#### EXERCISE AIM
Wherever the string "saubalena" shows up in the material below, copy that line.

━━━━━ SOURCE DATA ━━━━━

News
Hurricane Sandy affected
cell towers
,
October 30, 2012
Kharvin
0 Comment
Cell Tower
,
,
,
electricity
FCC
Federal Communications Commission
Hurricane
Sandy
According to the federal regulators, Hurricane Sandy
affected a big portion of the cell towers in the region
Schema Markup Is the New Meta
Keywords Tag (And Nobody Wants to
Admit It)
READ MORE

━━━━━
━━━━━ SOURCE DATA ━━━━━

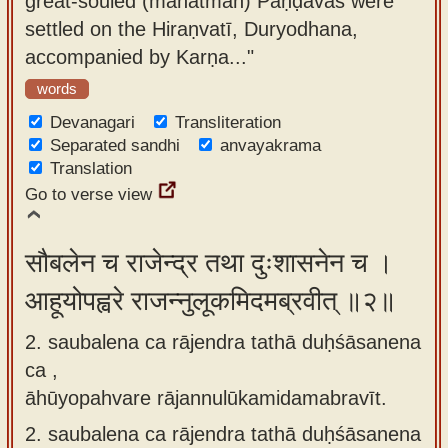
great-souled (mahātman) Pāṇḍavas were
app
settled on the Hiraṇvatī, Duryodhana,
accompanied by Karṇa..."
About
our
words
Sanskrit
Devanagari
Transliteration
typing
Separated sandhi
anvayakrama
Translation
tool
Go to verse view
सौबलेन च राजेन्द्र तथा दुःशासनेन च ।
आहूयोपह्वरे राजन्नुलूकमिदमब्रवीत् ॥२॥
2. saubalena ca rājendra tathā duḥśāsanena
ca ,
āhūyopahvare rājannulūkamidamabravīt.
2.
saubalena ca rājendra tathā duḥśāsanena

━━━━━

#### TASK RESULT
2. saubalena ca rājendra tathā duḥśāsanena
saubalena ca rājendra tathā duḥśāsanena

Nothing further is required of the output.